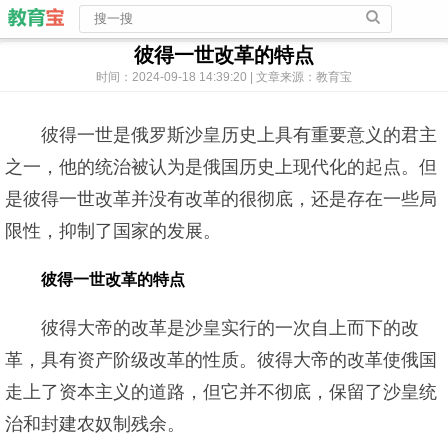
彼得一世改革的特点
时间：2024-09-18 14:39:20 | 文章来源：教育宝
彼得一世是俄罗斯沙皇历史上具有重要意义的君主
之一，他的统治被认为是俄国历史上现代化的起点。但
是彼得一世改革并没有改革的很彻底，还是存在一些局
限性，抑制了国家的发展。
彼得一世改革的特点
彼得大帝的改革是沙皇实行的一次自上而下的改
革，具有资产阶级改革的性质。彼得大帝的改革使俄国
走上了资本主义的道路，但它并不彻底，保留了沙皇统
治和封建农奴制残余。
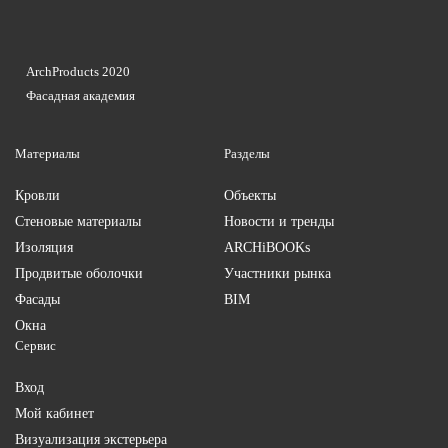
ArchProducts 2020
Фасадная академия
Материалы
Разделы
Кровли
Объекты
Стеновые материалы
Новости и тренды
Изоляция
ARCHiBOOKs
Продвитые оболочки
Участники рынка
Фасады
BIM
Окна
Сервис
Вход
Мой кабинет
Визуализация экстерьера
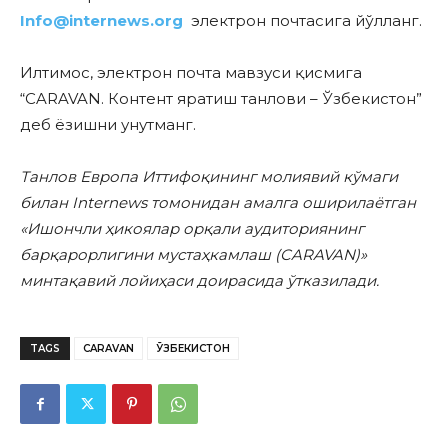
Info@internews.org
электрон почтасига йўлланг.
Илтимос, электрон почта мавзуси қисмига
“CARAVAN. Контент яратиш танлови – Ўзбекистон”
деб ёзишни унутманг.
Танлов Европа Иттифоқининг молиявий кўмаги
билан Internews томонидан амалга оширилаётган
«Ишончли ҳикоялар орқали аудиториянинг
барқарорлигини мустаҳкамлаш (CARAVAN)»
минтақавий лойиҳаси доирасида ўтказилади.
TAGS
CARAVAN
ЎЗБЕКИСТОН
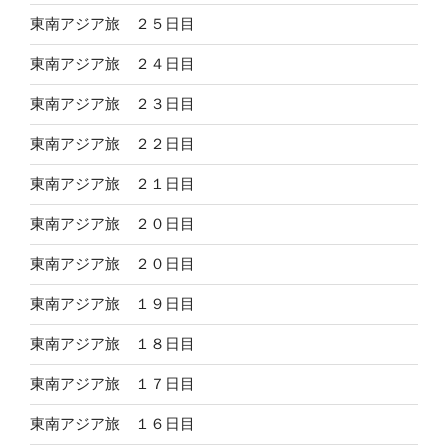
東南アジア旅 ２５日目
東南アジア旅 ２４日目
東南アジア旅 ２３日目
東南アジア旅 ２２日目
東南アジア旅 ２１日目
東南アジア旅 ２０日目
東南アジア旅 ２０日目
東南アジア旅 １９日目
東南アジア旅 １８日目
東南アジア旅 １７日目
東南アジア旅 １６日目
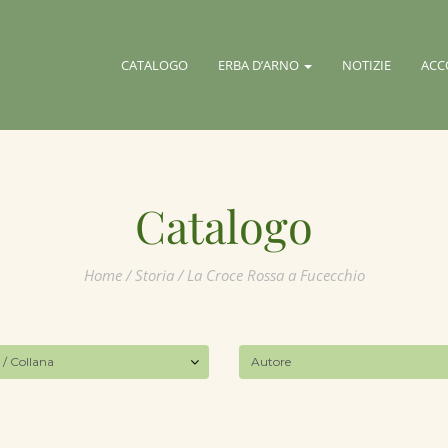
CATALOGO
ERBA D’ARNO
NOTIZIE
ACC
Catalogo
Home
/
Storia
/ La Croce Rossa a Fucecchio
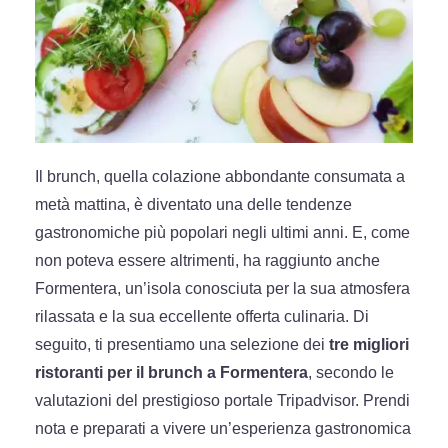
Il brunch, quella colazione abbondante consumata a
metà mattina, è diventato una delle tendenze
gastronomiche più popolari negli ultimi anni. E, come
non poteva essere altrimenti, ha raggiunto anche
Formentera, un’isola conosciuta per la sua atmosfera
rilassata e la sua eccellente offerta culinaria. Di
seguito, ti presentiamo una selezione dei
tre migliori
ristoranti per il brunch a Formentera
, secondo le
valutazioni del prestigioso portale Tripadvisor. Prendi
nota e preparati a vivere un’esperienza gastronomica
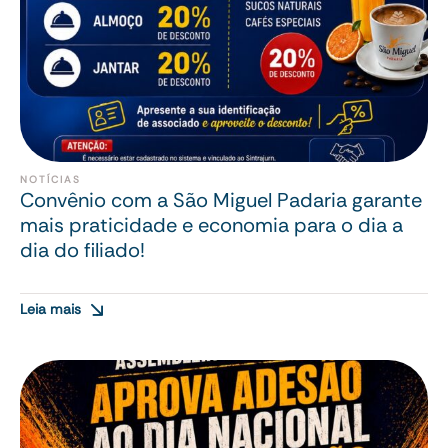
NOTÍCIAS
Convênio com a São Miguel Padaria garante
mais praticidade e economia para o dia a
dia do filiado!
Leia mais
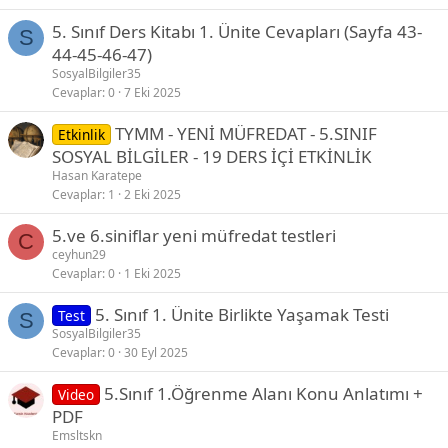
5. Sınıf Ders Kitabı 1. Ünite Cevapları (Sayfa 43-
S
44-45-46-47)
SosyalBilgiler35
Cevaplar
0
7 Eki 2025
TYMM - YENİ MÜFREDAT - 5.SINIF
Etkinlik
SOSYAL BİLGİLER - 19 DERS İÇİ ETKİNLİK
Hasan Karatepe
Cevaplar
1
2 Eki 2025
5.ve 6.siniflar yeni müfredat testleri
C
ceyhun29
Cevaplar
0
1 Eki 2025
5. Sınıf 1. Ünite Birlikte Yaşamak Testi
Test
S
SosyalBilgiler35
Cevaplar
0
30 Eyl 2025
5.Sınıf 1.Öğrenme Alanı Konu Anlatımı +
Video
PDF
Emsltskn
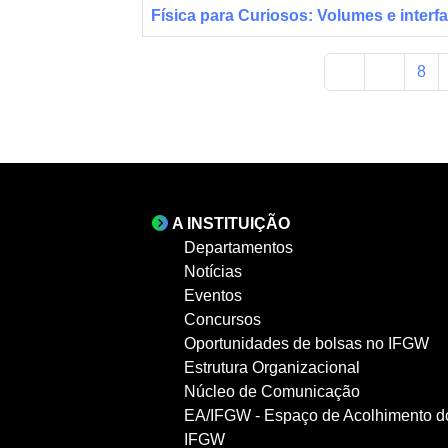
Física para Curiosos: Volumes e interf
8
A INSTITUIÇÃO
Departamentos
Notícias
Eventos
Concursos
Oportunidades de bolsas no IFGW
Estrutura Organizacional
Núcleo de Comunicação
EA/IFGW - Espaço de Acolhimento d
IFGW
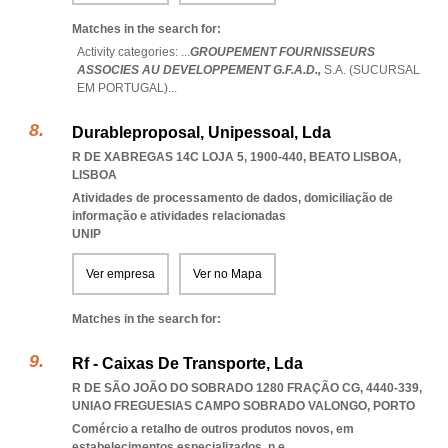
Matches in the search for:
Activity categories: ...
GROUPEMENT FOURNISSEURS
ASSOCIES AU DEVELOPPEMENT G.F.A.D.,
S.A. (SUCURSAL
EM PORTUGAL)
...
Durableproposal, Unipessoal, Lda
R DE XABREGAS 14C LOJA 5, 1900-440
,
BEATO LISBOA
,
LISBOA
Atividades de processamento de dados, domiciliação de
informação e atividades relacionadas
UNIP
Ver empresa
Ver no Mapa
Matches in the search for:
Rf - Caixas De Transporte, Lda
R DE SÃO JOÃO DO SOBRADO 1280 FRAÇÃO CG, 4440-339
,
UNIAO FREGUESIAS CAMPO SOBRADO VALONGO
,
PORTO
Comércio a retalho de outros produtos novos, em
estabelecimentos especializados, n.e.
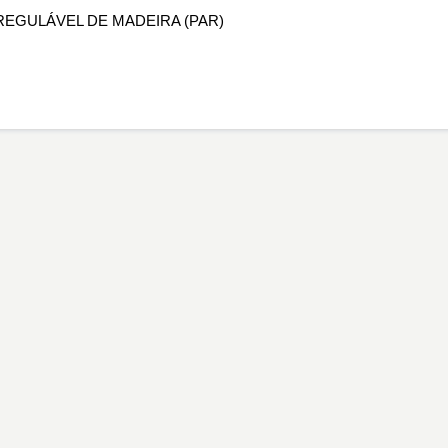
R REGULÁVEL DE MADEIRA (PAR)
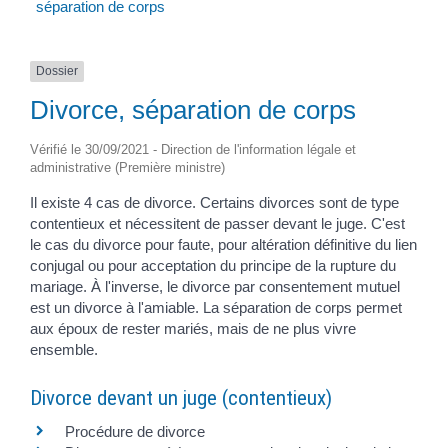
séparation de corps
Dossier
Divorce, séparation de corps
Vérifié le 30/09/2021 - Direction de l'information légale et
administrative (Première ministre)
Il existe 4 cas de divorce. Certains divorces sont de type
contentieux et nécessitent de passer devant le juge. C'est
le cas du divorce pour faute, pour altération définitive du lien
conjugal ou pour acceptation du principe de la rupture du
mariage. À l'inverse, le divorce par consentement mutuel
est un divorce à l'amiable. La séparation de corps permet
aux époux de rester mariés, mais de ne plus vivre
ensemble.
Divorce devant un juge (contentieux)
Procédure de divorce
────────────────
§ **What to work on**: The answer must consist of every line from the listing above that includes the word "SOBRADO".

§ **Response to this exercise**:
R DE SÃO JOÃO DO SOBRADO 1280 FRAÇÃO CG, 4440-339
UNIAO FREGUESIAS CAMPO SOBRADO VALONGO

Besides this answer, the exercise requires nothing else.